ASSIGNMENT:
Would you retype, word for word, the line with "İzmir Otogarı'nda yeni" and every line after it through the end of the records below?

### EXCERPTED RECORDS ###

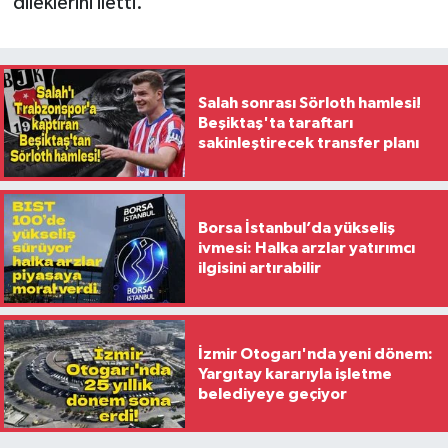
dileklerini iletti.
Salah sonrası Sörloth hamlesi!
Beşiktaş'ta taraftarı
sakinleştirecek transfer planı
Borsa İstanbul’da yükseliş
ivmesi: Halka arzlar yatırımcı
ilgisini artırabilir
İzmir Otogarı'nda yeni dönem:
Yargıtay kararıyla işletme
belediyeye geçiyor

###

SOLUTION FOR THIS EXERCISE:
İzmir Otogarı'nda yeni dönem:
Yargıtay kararıyla işletme
belediyeye geçiyor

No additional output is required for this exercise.